Utility-owned EV fast-charging stations will fill the gap in Utah
In Utah, there might not be the use case or EV ownership density yet to support charging that’s closely spaced to ease range anxiety and provide redundancy. So a utility is stepping up.
Rocky Mountain Power on Wednesday announced that it will install DC fast chargers at 20 sites in Utah, with support from Electrify Commercial, a unit of charging network Electrify America that supplies charging hardware to businesses and commercial fleets.
The plan calls for 80 individual chargers at 15 sites in the Salt Lake City area, with five more sites in other parts of Utah, according to an Electrify America press release. Each site will have a minimum of four individual chargers, with speeds up to 350 kw. The first sites are scheduled to open in 2024, and will be located in Salt Lake City, along the Wasatch Valley Front, and in Moab.
Utah highway
These chargers will be owned by Rocky Mountain Power, but will be shown on Electrify America’s network map. The utility will also set pricing, but customers will be able to pay for charging using the Electrify America app, just like other stations on the network.

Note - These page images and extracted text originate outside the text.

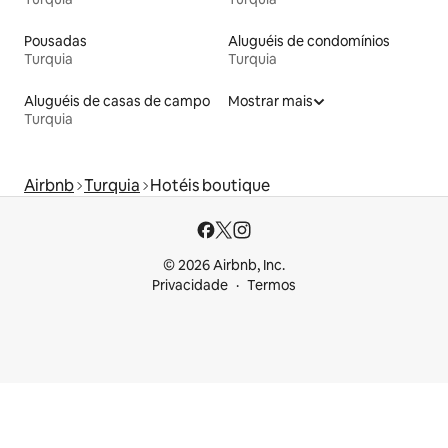
Pousadas
Aluguéis de condomínios
Turquia
Turquia
Aluguéis de casas de campo
Mostrar mais
Turquia
Airbnb
Turquia
Hotéis boutique
© 2026 Airbnb, Inc.
Privacidade
Termos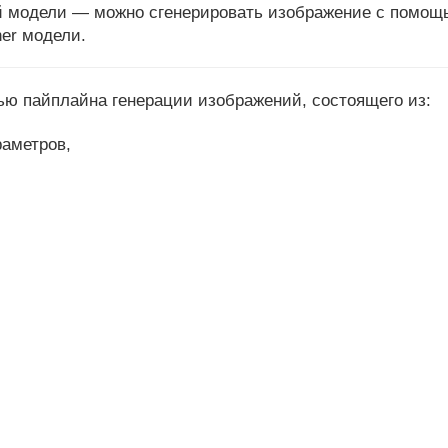
й модели — можно сгенерировать изображение с помощь
er модели.
ью пайплайна генерации изображений, состоящего из:
араметров,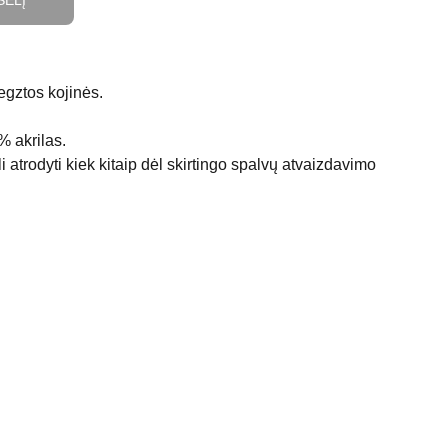
ŠELĮ
gztos kojinės.
% akrilas.
 atrodyti kiek kitaip dėl skirtingo spalvų atvaizdavimo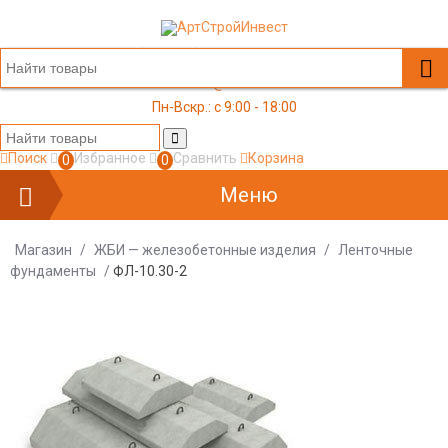
+7 (499) 117-03-05
office@a-s-i.ru
Пн-Вскр.: c 9:00 - 18:00
Поиск
Избранное
Сравнить
Корзина
0
0
Меню
Магазин
/
ЖБИ — железобетонные изделия
/
Ленточные
фундаменты
/
ФЛ-10.30-2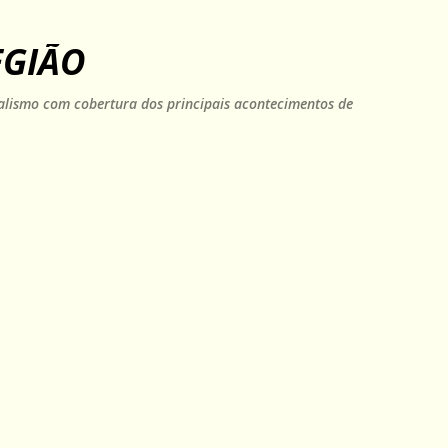
Pular para o conteúdo principal
EGIÃO
rnalismo com cobertura dos principais acontecimentos de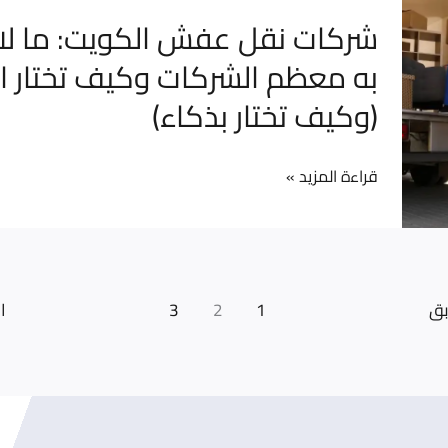
شركات
شركات نقل عفش الكويت: ما لا 
الأخطاء
نقل
به معظم الشركات وكيف تختار 
الشائعة
عفش
98006313
(وكيف تختار بذكاء)
الكويت:
ما
لا
قراءة المزيد »
تخبرك
به
معظم
الشركات
بق
1
2
3
ا
وكيف
تختار
الأفضل
(وكيف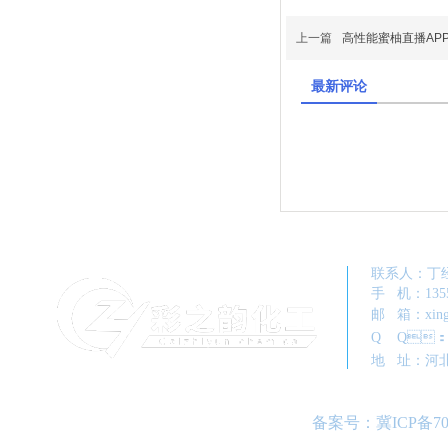
上一篇
高性能蜜柚直播APP
最新评论
联系人
手 机：1
邮 箱：xing
Q Q：1
地 址
备案号：
冀ICP备70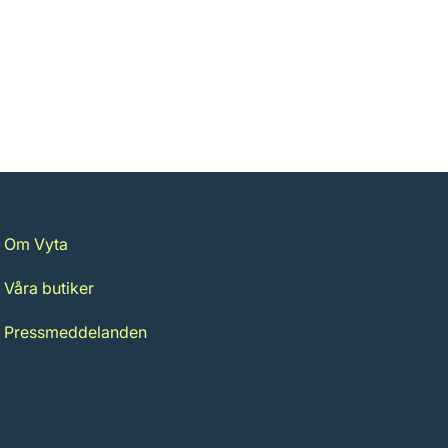
Om Vyta
Våra butiker
Pressmeddelanden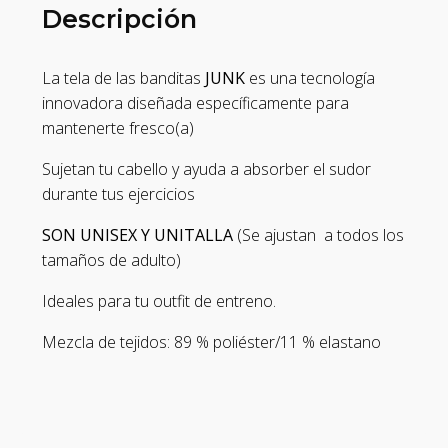
Descripción
La tela de las banditas
JUNK
es una tecnología
innovadora diseñada específicamente para
mantenerte fresco(a)
Sujetan tu cabello y ayuda a absorber el sudor
durante tus ejercicios
SON UNISEX Y UNITALLA
(Se ajustan a todos los
tamaños de adulto)
Ideales para tu outfit de entreno.
Mezcla de tejidos: 89 % poliéster/11 % elastano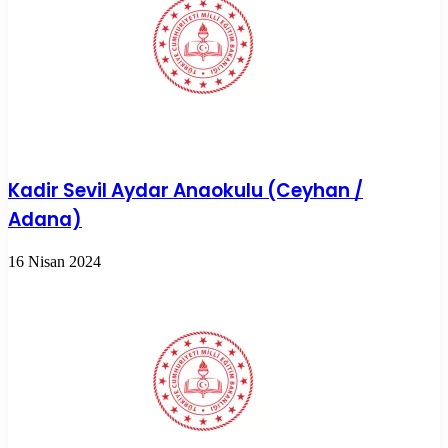
Kadir Sevil Aydar Anaokulu (Ceyhan /
Adana)
16 Nisan 2024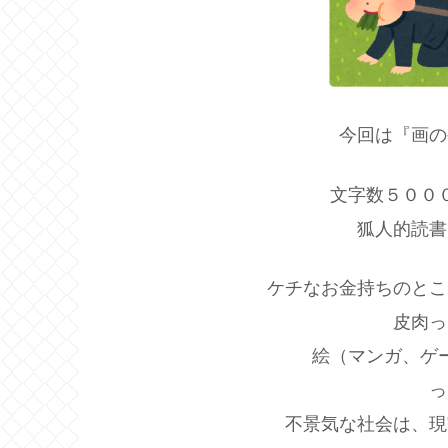
今回は『画の
文字数５００
狐人的読書
ケチなお金持ちのとこ
皮肉っ
絵（マンガ、ゲ
っ
不景気な社会は、現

Rocky Mountain Power is seeking federal funding from the $5 billion National Electric Vehicle Infrastructure (NEVI) program for the project, but ratepayers will foot the bill for any stations that don’t meet requirements for that funding, a spokesperson confirmed to Green Car Reports.
Every state had submitted a NEVI plan by August 2022, showing how they planned to spend any funding received from the feds. If approved, Utah will dole out some of its share of the funding to Rocky Mountain Power for this project. The Department of Transportation is also creating a sixth round of Alternative Fuel Corridors (AFC), creating another pathway for charging-infrastructure funding.
Electrify America charging stations at Love’s Travel Stop
The Biden administration earlier this year outlined rules that every charger and charging site must comply with to get NEVI funding. The rules stipulate chargers placed 50 miles apart along designated corridors, with DC fast chargers all using the CCS format now used by most non-Tesla EVs.
There’s no declaration from the federal government on how many stations will be needed to achieve the 50-mile interval, but one study pegged it at about 1,100 stations.